▸ **RECORDED DATA**
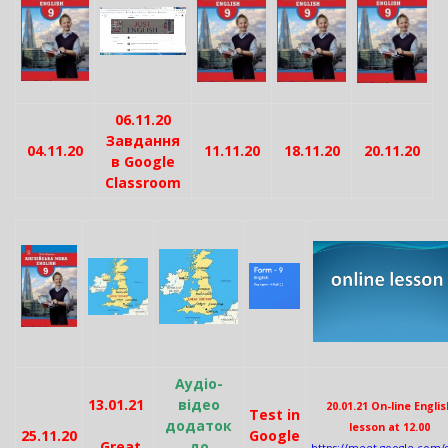
06.11.20
Завдання
04.11.20
11.11.20
18.11.20
20.11.20
в Google
Classroom
Аудіо-
13.01.21
відео
20.01.21 On-line Englis
Test in
додаток
lesson at 12.00
25.11.20
Google
Great
до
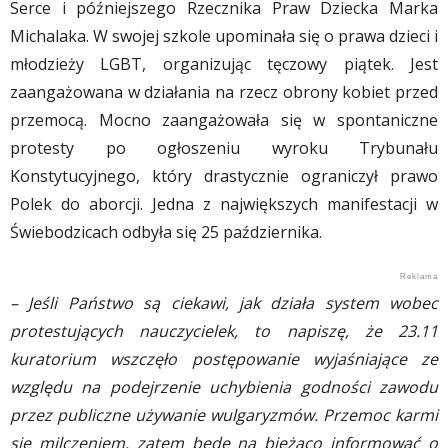
Serce i późniejszego Rzecznika Praw Dziecka Marka
Michalaka. W swojej szkole upominała się o prawa dzieci i
młodzieży LGBT, organizując tęczowy piątek. Jest
zaangażowana w działania na rzecz obrony kobiet przed
przemocą. Mocno zaangażowała się w spontaniczne
protesty po ogłoszeniu wyroku Trybunału
Konstytucyjnego, który drastycznie ograniczył prawo
Polek do aborcji. Jedna z największych manifestacji w
Świebodzicach odbyła się 25 października.
– Jeśli Państwo są ciekawi, jak działa system wobec
protestujących nauczycielek, to napiszę, że 23.11
kuratorium wszczęło postępowanie wyjaśniające ze
względu na podejrzenie uchybienia godności zawodu
przez publiczne używanie wulgaryzmów. Przemoc karmi
się milczeniem, zatem będę na bieżąco informować o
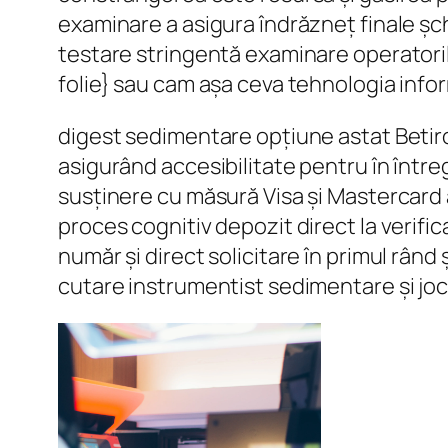
examinare a asigura îndrăzneț finale șc
testare stringentă examinare operatori
folie} sau cam așa ceva tehnologia inform
digest sedimentare opțiune astat Betiro
asigurând ​​accesibilitate pentru în între
susținere cu măsură Visa și Mastercard 
proces cognitiv depozit direct la verific
număr și direct solicitare în primul rând
cutare instrumentist sedimentare și jocu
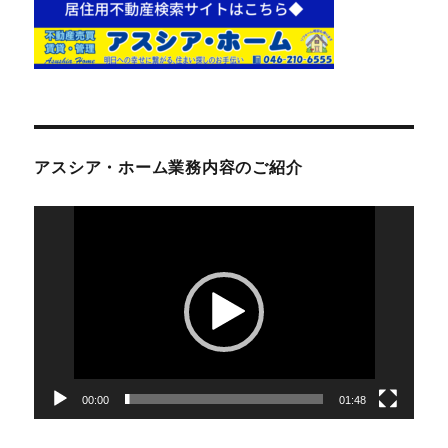
アスシア・ホーム業務内容のご紹介
動
画
プ
レ
ー
ヤ
ー
00:00
01:48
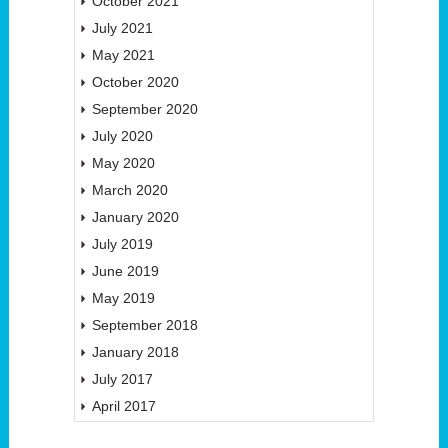
October 2021
July 2021
May 2021
October 2020
September 2020
July 2020
May 2020
March 2020
January 2020
July 2019
June 2019
May 2019
September 2018
January 2018
July 2017
April 2017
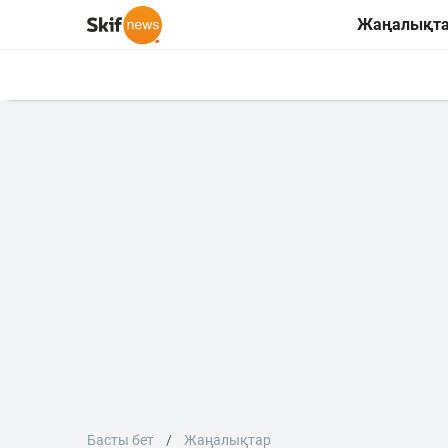
Жаңалықт
Басты бет
Жаңалықтар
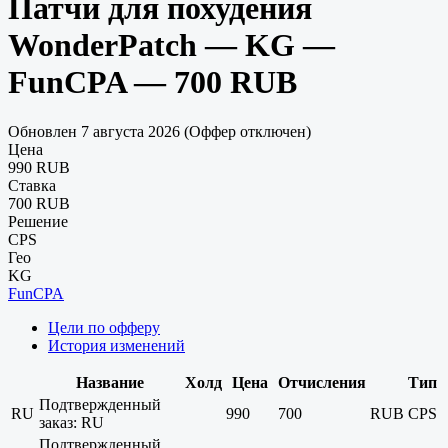
Патчи для похудения
WonderPatch — KG —
FunCPA — 700 RUB
Обновлен 7 августа 2026 (Оффер отключен)
Цена
990 RUB
Ставка
700 RUB
Решение
CPS
Гео
KG
FunCPA
Цели по офферу
История изменений
Название
Холд
Цена
Отчисления
Тип
Подтвержденный
RU
990
700
RUB
CPS
заказ: RU
Подтвержденный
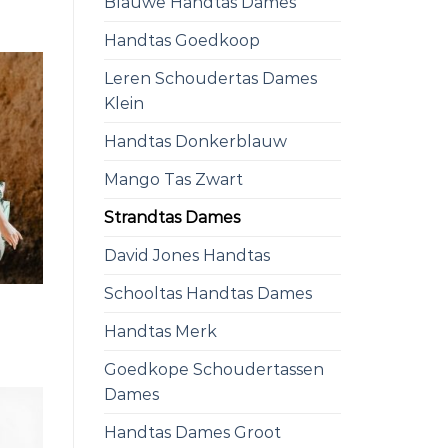
Blauwe Handtas Dames
Handtas Goedkoop
Leren Schoudertas Dames
Klein
Handtas Donkerblauw
Mango Tas Zwart
Strandtas Dames
David Jones Handtas
Schooltas Handtas Dames
Handtas Merk
Goedkope Schoudertassen
Dames
Handtas Dames Groot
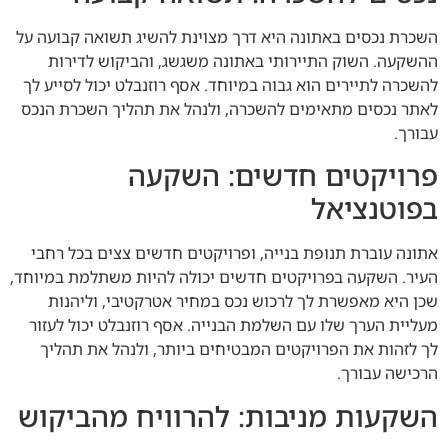
השכרת נכסים באתונה היא דרך מצוינת להשיג תשואה קבועה על
ההשקעה. השוק התיירותי באתונה משגשג, והביקוש לדירות
להשכרה לתיירים הוא גבוה במיוחד. אסף רוזנבלט יכול לסייע לך
לאתר נכסים מתאימים להשכרה, ולנהל את תהליך השכרת הנכס
עבורך.
פרויקטים חדשים: השקעה
בפוטנציאל
אתונה עוברת תנופת בנייה, ופרויקטים חדשים צצים בכל רחבי
העיר. השקעה בפרויקטים חדשים יכולה להיות משתלמת במיוחד,
שכן היא מאפשרת לך לרכוש נכס במחיר אטרקטיבי, וליהנות
מעליית הערך שלו עם השלמת הבנייה. אסף רוזנבלט יכול לעזור
לך לזהות את הפרויקטים המבטיחים ביותר, ולנהל את תהליך
הרכישה עבורך.
השקעות מניבות: להרוויח מהביקוש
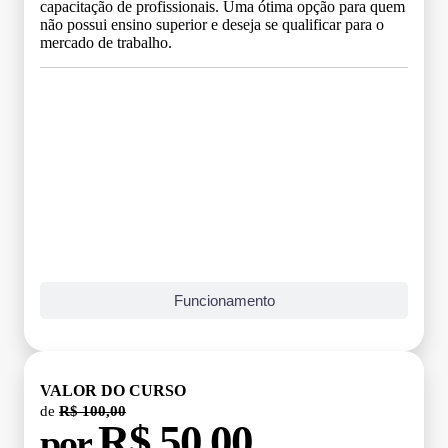
capacitação de profissionais. Uma ótima opção para quem
não possui ensino superior e deseja se qualificar para o
mercado de trabalho.
Grade Curricular
Funcionamento
VALOR DO CURSO
de
R$ 100,00
R$ 50,00
por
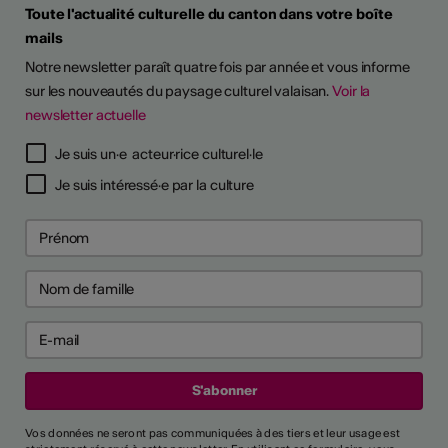
Toute l'actualité culturelle du canton dans votre boîte
mails
Notre newsletter paraît quatre fois par année et vous informe
sur les nouveautés du paysage culturel valaisan.
Voir la
newsletter actuelle
Je suis un·e acteur·rice culturel·le
Je suis intéressé·e par la culture
Vos données ne seront pas communiquées à des tiers et leur usage est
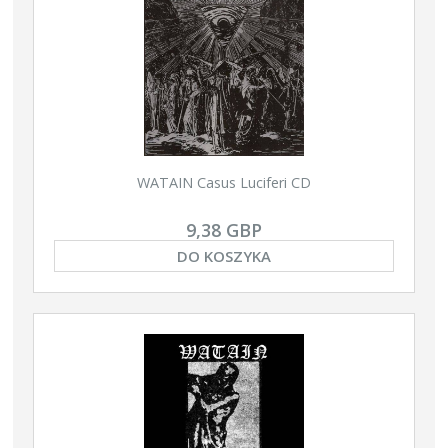
WATAIN Casus Luciferi CD
9,38 GBP
DO KOSZYKA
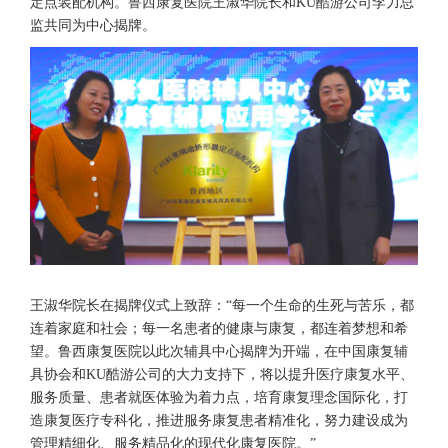
定点装配机构。鲁西康复医院王淑华院长和KU酷游公司李力总
监共同为中心揭牌。
王淑华院长在揭牌仪式上致辞：“每一个生命的生死与苦乐，都
连着家庭和社会；每一名患者的健康与康复，都连着梦想和希
望。鲁西康复医院以此次辅具中心揭牌为开端，在中国康复辅
具协会和KU酷游公司的大力支持下，将以提升医疗康复水平、
服务质量、患者就医体验为着力点，培育康复理念国际化，打
造康复医疗专科化，推进服务康复患者精准化，努力建设成为
管理精细化、服务精品化的现代化康复医院。”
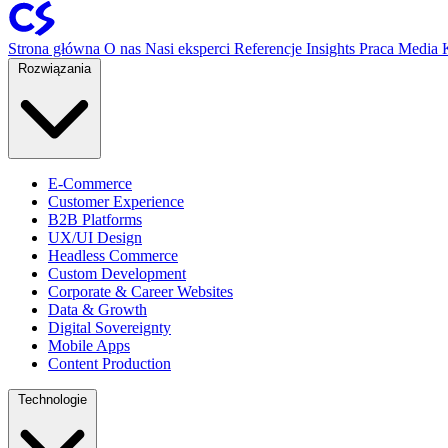
Strona główna
O nas
Nasi eksperci
Referencje
Insights
Praca
Media
Rozwiązania
E-Commerce
Customer Experience
B2B Platforms
UX/UI Design
Headless Commerce
Custom Development
Corporate & Career Websites
Data & Growth
Digital Sovereignty
Mobile Apps
Content Production
Technologie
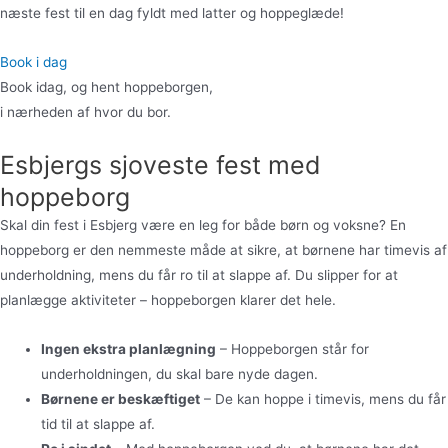
næste fest til en dag fyldt med latter og hoppeglæde!
Book i dag
Book idag, og hent hoppeborgen,
i nærheden af hvor du bor.
Esbjergs sjoveste fest med
hoppeborg
Skal din fest i Esbjerg være en leg for både børn og voksne? En
hoppeborg er den nemmeste måde at sikre, at børnene har timevis af
underholdning, mens du får ro til at slappe af. Du slipper for at
planlægge aktiviteter – hoppeborgen klarer det hele.
Ingen ekstra planlægning
– Hoppeborgen står for
underholdningen, du skal bare nyde dagen.
Børnene er beskæftiget
– De kan hoppe i timevis, mens du får
tid til at slappe af.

▸ **TASK STATEMENT**
For each line of the entries that contains the word "slappe", make a copy.

▸ **RESULT OF THIS EXERCISE**
underholdning, mens du får ro til at slappe af. Du slipper for at
tid til at slappe af.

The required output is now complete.